→ **Exercise objective**
Work out the number of lines in the records that include the word "into"; reply with that number alone.

[Dataset entries]
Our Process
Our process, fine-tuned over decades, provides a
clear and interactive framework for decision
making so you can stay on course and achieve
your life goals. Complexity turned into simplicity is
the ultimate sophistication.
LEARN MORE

--

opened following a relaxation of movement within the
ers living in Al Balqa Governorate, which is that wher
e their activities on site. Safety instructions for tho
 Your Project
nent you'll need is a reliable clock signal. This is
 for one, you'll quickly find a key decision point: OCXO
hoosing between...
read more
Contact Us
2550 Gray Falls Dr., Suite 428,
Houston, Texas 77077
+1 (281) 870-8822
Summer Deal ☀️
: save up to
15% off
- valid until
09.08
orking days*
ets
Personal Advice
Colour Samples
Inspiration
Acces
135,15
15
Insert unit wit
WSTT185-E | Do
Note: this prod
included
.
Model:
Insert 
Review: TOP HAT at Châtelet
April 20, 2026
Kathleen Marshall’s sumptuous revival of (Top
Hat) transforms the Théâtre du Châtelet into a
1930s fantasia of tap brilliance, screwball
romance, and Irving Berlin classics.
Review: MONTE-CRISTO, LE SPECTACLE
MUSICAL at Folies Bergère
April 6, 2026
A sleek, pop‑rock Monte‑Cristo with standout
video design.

* * *

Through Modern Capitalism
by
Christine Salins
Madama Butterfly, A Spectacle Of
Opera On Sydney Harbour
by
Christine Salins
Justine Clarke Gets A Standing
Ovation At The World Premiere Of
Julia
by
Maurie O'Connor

→ **Response to the exercise**
2